Le farceur à la trompinette et le penseur à la calculette
« Se divertir » ? « Vous avez bien dit : se divertir ? Comme c’est divertissant ! » Surtout en l’an de grâce 2016, où l’on boirait volontiers pour oublier qu’on a honte de boire chaque matin d’infos notre ration de honte, de tristesse et de peur. En tout cas, c’est  ce que propose entre Rhône et Saône la biennale du GRAME  qui s’autoproclame aussi « réjouissante, stimulante, créatrice et extrêmement addictive ».  C’est vrai qu’il fut une époque où les musiques d’aujourd’hui ne donnaient pas volontiers dans « le plaisir », et où on avait envie de fredonner à l’entrée puis à la sortie l’irrévérent « on n’est pas là pour se faire engueuler » du farceur à la trompinette.
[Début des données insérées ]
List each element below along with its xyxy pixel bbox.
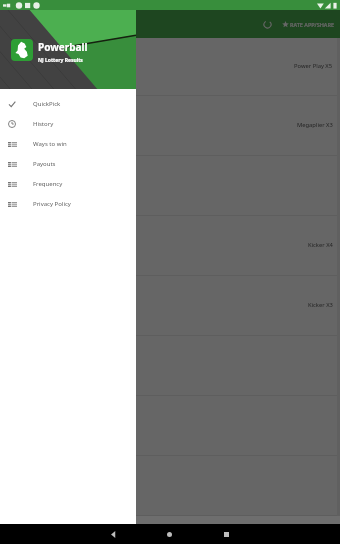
staticText: Megaplier X3 (297, 121, 333, 129)
button[interactable] (0, 156, 340, 216)
staticText: RATE APP/SHARE (290, 21, 334, 28)
button[interactable]: Kicker X3 (0, 276, 340, 336)
staticText: Powerball (38, 40, 88, 54)
staticText: Power Play X5 (294, 62, 333, 70)
staticText: Frequency (33, 180, 63, 188)
button[interactable] (0, 336, 340, 396)
button[interactable]: Payouts (0, 154, 136, 174)
button[interactable]: Megaplier X3 (0, 96, 340, 156)
button[interactable] (0, 456, 340, 516)
staticText: History (33, 120, 54, 128)
button[interactable]: RATE APP/SHARE (281, 17, 335, 32)
button[interactable]: Recents (198, 524, 255, 544)
button[interactable]: Home (141, 524, 198, 544)
staticText: NJ Lottery Results (38, 57, 83, 64)
button[interactable] (0, 396, 340, 456)
staticText: Kicker X3 (308, 301, 333, 309)
button[interactable]: Privacy Policy (0, 194, 136, 214)
button[interactable] (0, 516, 340, 544)
staticText: Payouts (33, 160, 56, 168)
button[interactable]: Kicker X4 (0, 216, 340, 276)
staticText: QuickPick (33, 100, 61, 108)
button[interactable]: Power Play X5 (0, 38, 340, 96)
button[interactable]: History (0, 114, 136, 134)
button[interactable]: Frequency (0, 174, 136, 194)
staticText: Ways to win (33, 140, 67, 148)
button[interactable]: Back (85, 524, 141, 544)
other: Back (110, 531, 117, 538)
button[interactable]: Ways to win (0, 134, 136, 154)
other: Home (167, 532, 172, 537)
button[interactable]: Refresh (259, 16, 275, 32)
button[interactable]: QuickPick (0, 94, 136, 114)
staticText: Kicker X4 (308, 241, 333, 249)
staticText: Privacy Policy (33, 200, 71, 208)
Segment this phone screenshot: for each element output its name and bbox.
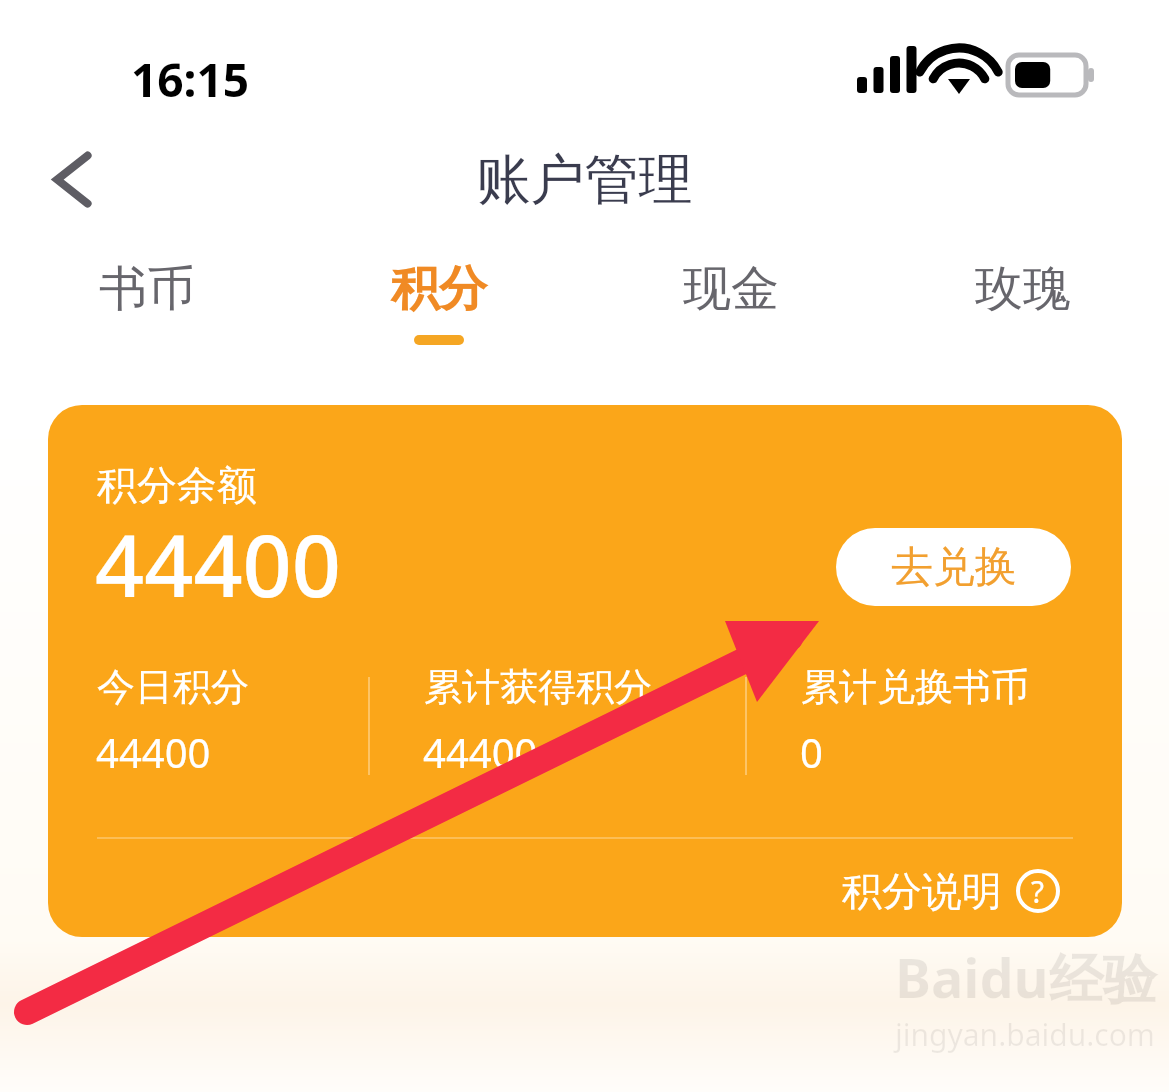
staticText: 0 (800, 725, 823, 779)
staticText: 44400 (423, 725, 538, 779)
staticText: jingyan.baidu.com (895, 1014, 1155, 1055)
staticText: 累计获得积分 (424, 663, 652, 711)
staticText: 积分余额 (97, 460, 257, 510)
staticText: 玫瑰 (975, 259, 1071, 319)
staticText: 去兑换 (891, 541, 1017, 594)
staticText: 44400 (96, 725, 211, 779)
staticText: 累计兑换书币 (801, 663, 1029, 711)
button[interactable]: 去兑换 (836, 528, 1071, 606)
button[interactable]: 书币 (0, 245, 293, 365)
staticText: 现金 (683, 259, 779, 319)
staticText: 16:15 (131, 48, 250, 111)
staticText: 账户管理 (0, 146, 1169, 214)
staticText: 书币 (99, 259, 195, 319)
staticText: ? (1031, 871, 1045, 912)
staticText: 积分 (391, 259, 487, 319)
staticText: 44400 (95, 505, 341, 622)
staticText: Baidu经验 (895, 940, 1157, 1014)
button[interactable]: Back (22, 142, 102, 222)
button[interactable]: 玫瑰 (877, 245, 1169, 365)
button[interactable]: 积分 (293, 245, 585, 365)
button[interactable]: 积分说明 (842, 860, 1060, 922)
staticText: 积分说明 (842, 866, 1002, 916)
staticText: 今日积分 (97, 663, 249, 711)
button[interactable]: 现金 (585, 245, 877, 365)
Et qu’on avait plutôt sur le divertissement le regard pascalien : « la seule chose qui nous console de nos misères, et cependant la plus grande de nos misères… Même un roi sans divertissement est un homme plein de mlsères…Et c’est ce qui forme le bonheur des personnes de grande condition, qu’ils ont un  nombre de personnes qui les divertissent, et qu’ils ont le pouvoir de se maintenir en cet état. »

Big Brother and Data
Les éditorialistes et penseurs du GRAME ( James Giroudon, Directeur, Damien Pöusset, directeur artistique) nuancent évidemment cette présentation  de  leur  session 2017 pour un « homme diverti » ( même averti, il n’en vaut pas forcément deux, ndlr classique news) qui « vit sous le règne de la fragmentation et de l’urgence  dans un univers de plus en  plus virtuel, en prise avec les mutations actuelles de la société. » Oui, « faut-il entendre les sirènes de Big Brother et de Big Data ? » Ou simplement mieux les connaître pour faire un tri dans « cette société de spectacle qui ne cesse d’étendre l’empire des divertissements standardisés » ? Car « des smartphones aux tablettes en passant par la domotique ou la robotique, notre écosystème a considérablement évolué au profit d’un monde hyper-connecté dans lequel  les énergies existentielles sont les fruits du désir, la libido des producteurs et des consommateurs. »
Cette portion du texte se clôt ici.